Taj Mahal is actually a Tomb made in the memory of Arjumand Bano Begum, who was given the title of Mumtaz Mahal by Shah Jahan. Who died giving birth to their 14th child.
An estimated 20,000 laborers were recruited from all over to contribute to the massive project.
The four minarets (towers) surrounding the Taj Mahal were constructed father away from the main structure than usual. This was done so that if any of them fell, they would fall away from the tomb rather than cause additional damage.
During British rule in India, the garden landscaping was changed to look more like the lawns in London, England. The original garden was adorned with lots of roses and daffodils.
The Taj Mahal contains a working mosque and is closed on Fridays for prayer.
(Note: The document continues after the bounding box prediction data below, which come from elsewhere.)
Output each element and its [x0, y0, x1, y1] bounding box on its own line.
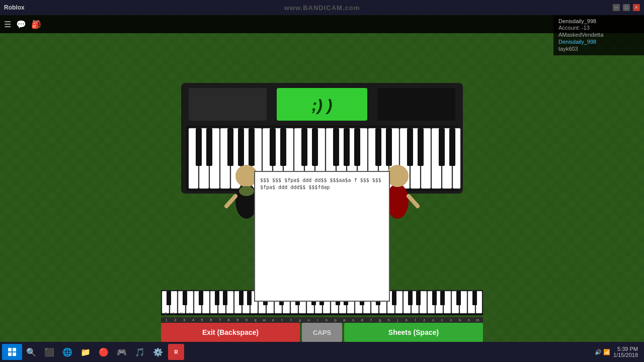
- key-l: l: [411, 318, 420, 322]
- roblox-taskbar-icon[interactable]: R: [168, 344, 184, 360]
- window-title: Roblox: [4, 4, 25, 11]
- svg-rect-89: [395, 291, 403, 313]
- key-e: e: [269, 318, 278, 322]
- user-panel: Denisdaily_998 Account: -13 AMaskedVende…: [553, 15, 644, 55]
- user-amaskedvendetta: AMaskedVendetta: [558, 31, 639, 38]
- title-bar: Roblox www.BANDICAM.com ─ □ ✕: [0, 0, 644, 15]
- backpack-icon[interactable]: 🎒: [31, 20, 41, 29]
- svg-rect-46: [407, 128, 413, 166]
- windows-logo-icon: [8, 348, 16, 356]
- app1-icon[interactable]: 🔴: [96, 344, 112, 360]
- svg-rect-41: [333, 128, 339, 166]
- key-m: m: [473, 318, 482, 322]
- svg-rect-105: [239, 291, 244, 305]
- key-k: k: [402, 318, 411, 322]
- svg-rect-127: [8, 348, 12, 351]
- key-d: d: [358, 318, 367, 322]
- svg-rect-97: [460, 291, 467, 313]
- svg-rect-63: [186, 291, 193, 313]
- svg-rect-38: [280, 128, 286, 166]
- svg-rect-43: [354, 128, 360, 166]
- key-g: g: [375, 318, 384, 322]
- taskbar: 🔍 ⬛ 🌐 📁 🔴 🎮 🎵 ⚙️ R 🔊 📶 5:39 PM 1/15/2018: [0, 342, 644, 362]
- menu-icon[interactable]: ☰: [4, 20, 11, 29]
- svg-rect-68: [226, 291, 233, 313]
- svg-text:@: @: [164, 312, 167, 315]
- key-w: w: [260, 318, 269, 322]
- key-b: b: [455, 318, 464, 322]
- svg-rect-92: [420, 291, 427, 313]
- svg-rect-119: [432, 291, 437, 305]
- key-j: j: [393, 318, 402, 322]
- key-u: u: [304, 318, 313, 322]
- svg-text:;)
    ): ;) ): [312, 96, 333, 114]
- app4-icon[interactable]: ⚙️: [150, 344, 166, 360]
- key-0: 0: [242, 318, 251, 322]
- svg-rect-103: [215, 291, 219, 305]
- user-tayk603: tayk603: [558, 45, 639, 52]
- taskbar-date: 1/15/2018: [613, 352, 638, 358]
- explorer-icon[interactable]: 📁: [77, 344, 94, 360]
- key-3: 3: [180, 318, 189, 322]
- svg-rect-95: [444, 291, 451, 313]
- sheet-content: $$$ $$$ $fpa$ ddd dd$$ $$$aa$a f $$$ $$$…: [260, 177, 384, 191]
- svg-rect-35: [238, 128, 244, 166]
- minimize-button[interactable]: ─: [613, 4, 620, 11]
- user-account-info: Account: -13: [558, 24, 639, 31]
- svg-rect-116: [392, 291, 396, 305]
- caps-button[interactable]: CAPS: [302, 323, 342, 342]
- svg-rect-4: [377, 88, 455, 121]
- close-button[interactable]: ✕: [633, 4, 640, 11]
- key-v: v: [447, 318, 456, 322]
- svg-rect-47: [418, 128, 424, 166]
- app2-icon[interactable]: 🎮: [114, 344, 130, 360]
- key-8: 8: [224, 318, 233, 322]
- svg-rect-104: [223, 291, 227, 305]
- svg-rect-44: [375, 128, 381, 166]
- exit-button[interactable]: Exit (Backspace): [161, 323, 300, 342]
- svg-line-52: [226, 196, 235, 206]
- key-5: 5: [198, 318, 207, 322]
- task-view-icon[interactable]: ⬛: [41, 344, 57, 360]
- key-7: 7: [215, 318, 224, 322]
- key-9: 9: [233, 318, 242, 322]
- sheet-popup: $$$ $$$ $fpa$ ddd dd$$ $$$aa$a f $$$ $$$…: [254, 171, 390, 302]
- key-n: n: [464, 318, 473, 322]
- svg-rect-122: [472, 291, 477, 305]
- svg-text:%: %: [180, 312, 183, 315]
- maximize-button[interactable]: □: [623, 4, 630, 11]
- svg-point-54: [239, 186, 254, 196]
- key-o: o: [322, 318, 331, 322]
- key-q: q: [251, 318, 260, 322]
- roblox-topbar: ☰ 💬 🎒: [0, 15, 644, 33]
- key-p: p: [331, 318, 340, 322]
- svg-rect-33: [206, 128, 212, 166]
- user-denisdaily: Denisdaily_998: [558, 38, 639, 45]
- key-6: 6: [206, 318, 215, 322]
- svg-rect-32: [196, 128, 202, 166]
- sheets-button[interactable]: Sheets (Space): [344, 323, 483, 342]
- search-taskbar-icon[interactable]: 🔍: [23, 344, 39, 360]
- app3-icon[interactable]: 🎵: [132, 344, 148, 360]
- svg-rect-34: [227, 128, 233, 166]
- key-r: r: [278, 318, 287, 322]
- svg-rect-40: [312, 128, 318, 166]
- action-buttons: Exit (Backspace) CAPS Sheets (Space): [161, 323, 483, 342]
- key-labels-row: 1 2 3 4 5 6 7 8 9 0 q w e r t y u i o p …: [161, 317, 483, 323]
- taskbar-time: 5:39 PM: [613, 346, 638, 352]
- svg-rect-118: [416, 291, 421, 305]
- svg-rect-101: [183, 291, 187, 305]
- svg-rect-49: [449, 128, 455, 166]
- key-c: c: [438, 318, 447, 322]
- window-controls: ─ □ ✕: [613, 4, 640, 11]
- svg-rect-100: [167, 291, 171, 305]
- edge-icon[interactable]: 🌐: [59, 344, 75, 360]
- chat-icon[interactable]: 💬: [16, 20, 26, 29]
- svg-rect-129: [8, 352, 12, 356]
- svg-rect-106: [247, 291, 252, 305]
- svg-rect-39: [301, 128, 307, 166]
- start-button[interactable]: [2, 344, 22, 360]
- svg-rect-61: [170, 291, 177, 313]
- svg-rect-117: [408, 291, 413, 305]
- svg-text:^: ^: [189, 312, 191, 315]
There is no proof to support the long-standing myth that artists and architects involved with the construction of the Taj Mahal were later put to death so that they could never ‘repeat such a beautiful feat.’ Instead, historians believe that they were required to sign contracts.
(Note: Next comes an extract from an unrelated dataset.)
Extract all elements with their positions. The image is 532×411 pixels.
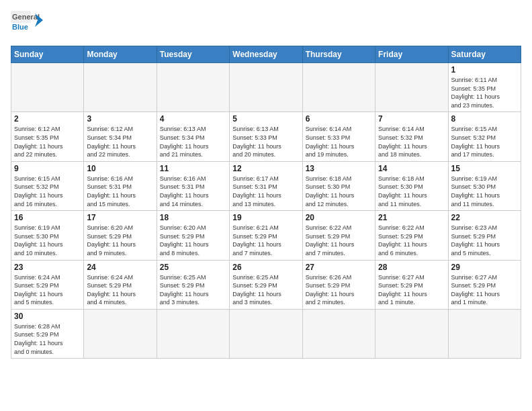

With construction beginning around 1632 and finishing in 1653, the Taj Mahal took an estimated 22 years to build.
Islamic tradition forbids the decoration of graves, so Shah Jahan and his wife are actually buried in a plain crypt beneath the main inner chamber.
Shah Jahan’s other wives and even his favorite servant are buried in mausoleums just outside of the Taj Mahal.
Over 1,000 elephants were used to transport heavy materials and supplies for construction.
A total of 28 types of precious and semiprecious jewels are set in the marble. The turquoise came from Tibet; jade came from China. Heavy white marble — the principal building material — was transported from Rajasthan.
British soldiers pried precious stones from the walls of the Taj Mahal during the Sepoy Rebellion in 1857.
The Taj Mahal is actually cracking at an alarming rate due to lack of groundwater beneath the structure. Wooden foundations — once submerged — are thought to be rotting. Even the minarets are beginning to lean.
The structure on the western side of the Taj Mahal is thought to have been used as a guest house.
The four sides of the Taj Mahal are perfectly identical creating an astonishingly mirrored image on each side. It uses the principles of self-replicating geometry and symmetry of architectural elements.